İncelenen tüm dosya kapsamı, tarafların iddia ve savunmaları, bilirkişi raporu içeriğine göre; taraflar arasında bulunan ticari ilişkiye istinaden davalıya ait ürünlerin dikim işinin davacıya verildiği ve bu nedenle düzenlenen 4 adet faturanında taraf defterlerinde birbiriyle uyumlu olarak yer aldığı gibi BA ve BS bildirimlerinde de mutabakat olduğu görülmüştür. Esasen bu hususta taraflar arasında herhangi bir ihtilafta bulunmamaktadır. Taraflar arasındaki uyuşmazlık 03/04/2020 tarihli iade faturasına ilişkin olup, davalı tarafça düzenlenen iade faturasında iade gerekçesi olarak dikim işçiliği gideri …… no’lu faturaya istinaden iade faturası açıklamasının yer aldığı görülmüştür. Davacı tarafça her ne kadar iade faturası defterlerine kaydedilmemiş ise de, BA formu ile davacının ve BS formu ile davalının iade formunu beyan ettiği görülmüştür.

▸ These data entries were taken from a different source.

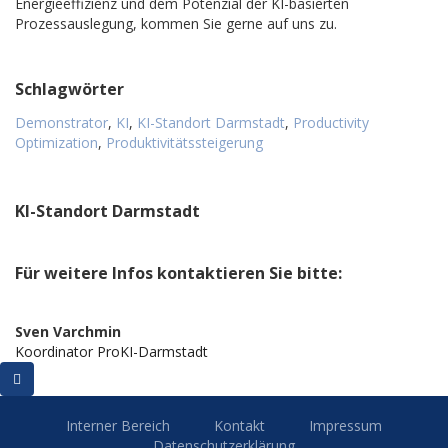
Energieeffizienz und dem Potenzial der KI-basierten
Prozessauslegung, kommen Sie gerne auf uns zu.
Schlagwörter
Demonstrator
,
KI
,
KI-Standort Darmstadt
,
Productivity
Optimization
,
Produktivitätssteigerung
KI-Standort Darmstadt
Für weitere Infos kontaktieren Sie bitte:
Sven Varchmin
Koordinator ProKI-Darmstadt
Interner Bereich
Kontakt
Impressum
Datenschutzerklärung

BA formundaki fatura kayıtları ile ilgili araştırma ve inceleme yaptırılmış olup bu kayıtların bir bütün olarak davalı lehine ve davacı aleyhine sonuç doğurduğu kanaatine varılmıştır. (Yargıtay 19. HD. 2011/8941 E. – 2012/969 K sayılı kararından hareket edilmiştir. )
Esasen VUK nun 381 seri nolu genel tebliği ve Ba formu içeriği ile vergi uygulaması gözetildiğinde aksini düşünmek mümkün değildir. Yine genel ispat kuralları çerçevesinde hiç bir kimsenin kendi aleyhine delil oluşturmayacağı düşünüldüğünde davacı tarafın resmi bir kuruma dava konusu iade faturasına yönelik yapmış olduğu beyanı kendisini bağlar.
Kaldı ki, yaptırılan teknik incelemede davalı tarafça dikimi gerçekleştirilen ve 06/03/2020 tarihli faturaya konu edilen 823 adet ………. marka ürünün tamamının davacının yapmış olduğu kusurlu dikim işlemi nedeniyle oluşan deliklerden kaynaklı ayıplı olduğu, davalının, davacının dikmiş olduğu ürünleri teslim aldıktan sonra yıkama ve parça boya işlemi yaptırdığı, yıkama ve parça boyama işlemi sonrasında kumaşta delik hatalarının bulunduğunu tespit edildiği ve davacıya reklamasyon faturası yansıtıldığı, dikiş iğnesinden kaynaklanan, kumaşta delik hatası dikim sonrasında normal bir incelemeyle anlaşılabilecek bir ayıp olmadığı, ancak ürün yıkandıktan sonra dikiş iğnesinin kesmiş olduğu ipliklerin kumaş dokusundan çıkarak açılması suretiyle üründe delik oluştuğunun çıplak gözle yapılacak incelemeyle anlaşılabileceği, dikiş iğnesinden kaynaklanan kumaşta delik ayıbının, yıkama öncesi gizli ayıp, yıkama sonrası ise açık ayıp olduğu, taraflar arasında eser sözleşmesinin mevcut olduğu, işin olağan akışına göre; davalının ürünler yıkandıktan sonra, ürünleri müşterisine teslim etmeden önce üründe delik hatası bulunduğunun farkına vardığı ve davacıya ayıp ihbarında bulunulduğu tespit edilmiş olup, yine teknik inceleme sonucunda ayıplı ürünler nedeniyle davalının zararı 8.048,94 TL olup, 03/04/2020 tarihli reklamasyon faturası ile ayıplı ürünlerden kaynaklı zarar davacıya fatura edildiğinden ve davacının cari hesaptan kaynaklı alacağının iade faturasının defterlerine kaydedilmemesinden ortaya çıktığı anlaşılmakla, davacı, davasında haksız bulunmuş ve davanın reddine karar verilmiştir.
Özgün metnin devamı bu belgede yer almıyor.